In the normal lung, oxygen has not been show to induce toxicity if kept at an FiO2 of 0.60 or less [Crit Care Clin 6: 749, 1990; Intensive Care Med 18: 139, 1992], although in the injured lung may only tolerate an FiO2 of 50% [Crit Care Med 15: 598, 1987]. Studies have shown that 6-12 hours of 100% oxygen in humans can cause tracheobronchitis and decreased VC [Intensive Care Med 3: 134, 1988]. The consensus is that an FIO2 of 0.60 for longer than 48 hours is toxic. Marino believes that, as most ICU patients are anti-oxidant deficient, any amount of oxygen should be considered toxic. There are three approaches to limiting oxygen injury:

Approaches to Limiting O2 Injury

1) Only use O2 when indicated

2) Minimize FIO2 by using PEEP if necessary

3) Consider antioxidant support – while not all data support this, there are several studies which suggest benefit in critically ill patients, especially selenium (Marino recommends 70/55 ug/day in men/women).

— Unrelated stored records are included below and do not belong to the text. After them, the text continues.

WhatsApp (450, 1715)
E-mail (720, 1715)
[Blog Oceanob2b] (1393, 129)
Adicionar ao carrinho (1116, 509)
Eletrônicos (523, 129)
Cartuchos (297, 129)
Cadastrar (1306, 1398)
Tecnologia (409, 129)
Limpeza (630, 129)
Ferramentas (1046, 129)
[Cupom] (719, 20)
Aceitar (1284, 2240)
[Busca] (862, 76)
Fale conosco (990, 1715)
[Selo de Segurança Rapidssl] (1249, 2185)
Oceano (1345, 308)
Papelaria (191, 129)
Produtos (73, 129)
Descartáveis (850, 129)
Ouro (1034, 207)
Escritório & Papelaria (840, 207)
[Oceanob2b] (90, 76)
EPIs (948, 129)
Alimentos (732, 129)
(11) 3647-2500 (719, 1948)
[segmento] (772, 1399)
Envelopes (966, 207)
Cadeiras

Respiratory Pharmacotherapy

Appropriate use of respiratory pharmacologics mandates monitoring of certain physiologic variables. Peak expiratory flow (best out of 3) is useful, although only when the patient is putting forth a maximal effort (often they do not). QPeak values are particularly useful in monitoring bronchodilators (20 min. before and after administration) and/or following asthmatics. Nml. for 20 yr. men 690L/min for women 460 and subtract 15-20% for elderly. On patients who are ventilated, peak inspiratory pressure is also useful for assessing bronchodilators. Also, auto-PEEP should respond to bronchodilators in ventilated patients.

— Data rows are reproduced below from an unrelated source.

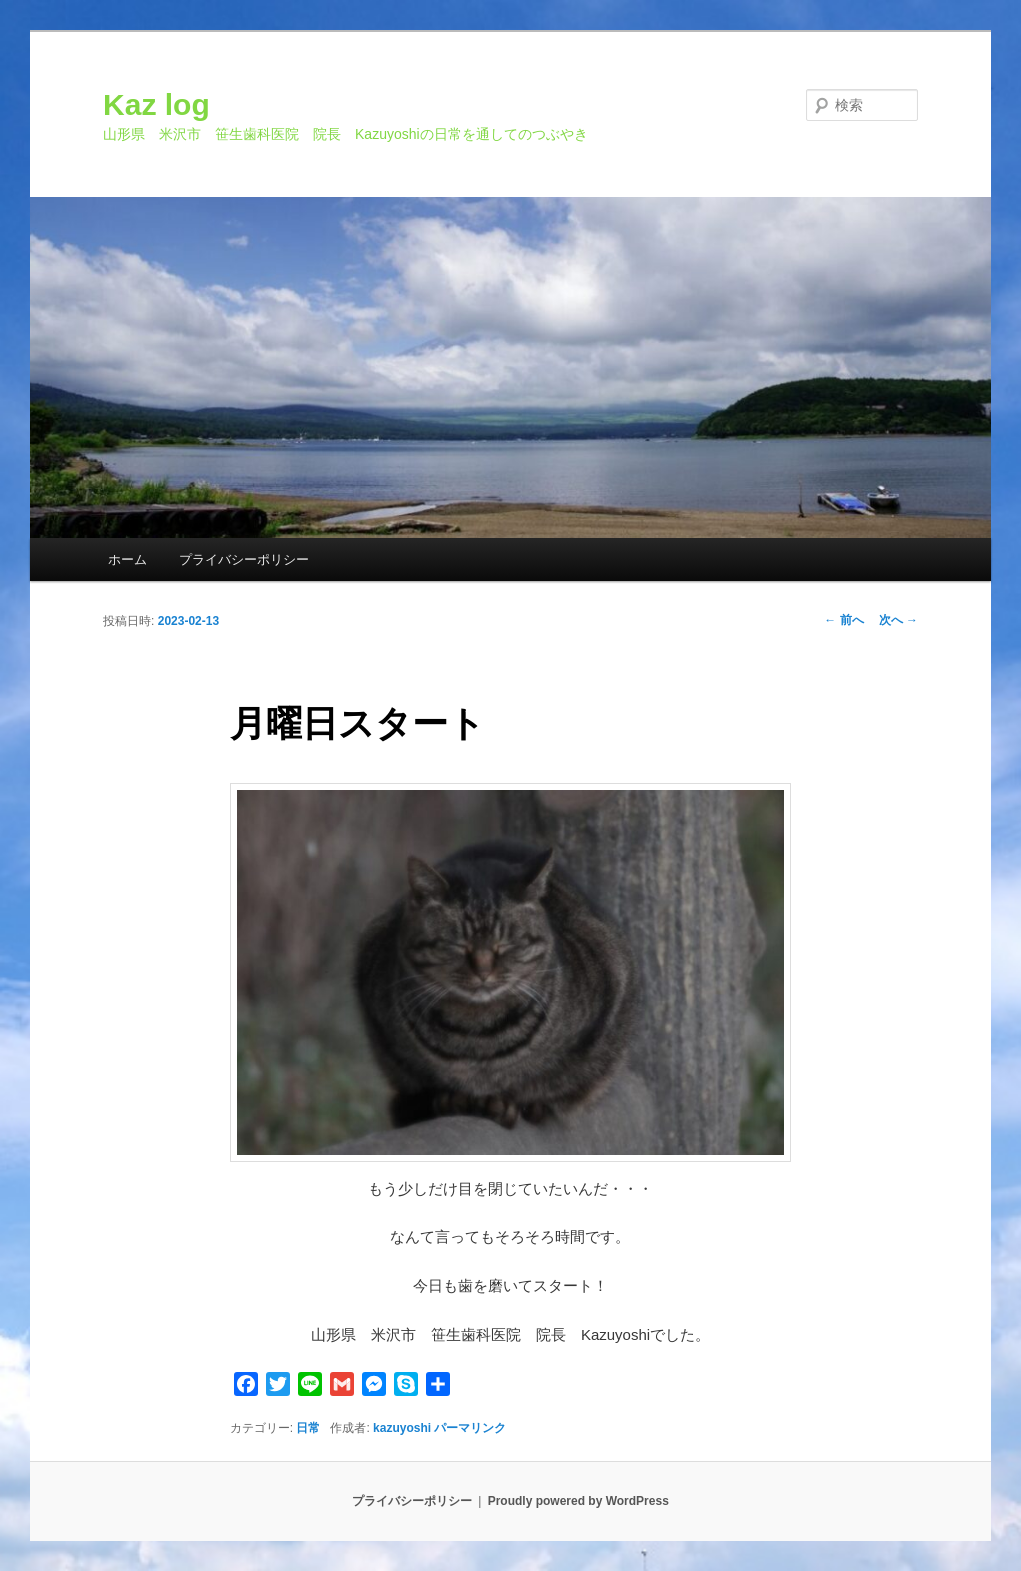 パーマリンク (470, 1428)
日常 (308, 1428)
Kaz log (156, 104)
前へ (843, 620)
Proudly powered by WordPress (578, 1501)
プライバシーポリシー (244, 559)
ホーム (127, 559)
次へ (898, 620)
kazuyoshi (402, 1428)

There doesn’t seem to be a difference between MDI and nebulizers if they are used properly (most particles are lost in the equipment or pharynx), but always use a spacer for MDI. MDI can be used in the vent and are cheaper.

B-agonists can be used for acute asthma, if they fail after 3 x 20 min add steroids. Side effects of B-agonists include tachy, tremor, decreased K+, temporary decreased PO2 at high doses.

Ipratropium MDI can increase bronchodilation when combined with albuterol and should be used in asthma exacerbations.

Steroids (after 3 failed B-agonist doses of 4-8 puffs each) can take 6 – 8 hours to work. Recommendations are either 80 mg methylprednisolone IV or 60 mg prednisone PO, there is no difference [JAMA 260: 527, 1988]. In patients w/ paralytics and on the vent, steroids can sometimes cause a global myopathy/rhabdomyolysis in addition to traditional proximal myopathy.

Lastly, Mg given 2 g IV over 20 minutes in patients with asthma exacerbation [Lancet 361: 2114, 2003] improves dilation over albuterol alone (but was not compared to albuterol + ipratropium).

Mucomyst (NAC) can be given as an aerosol (avoid if possible, irritating and can promote coughing and/or bronchospasm) or injected directly into the airways. Tastes awful and can promote n/v, direct instillation can help.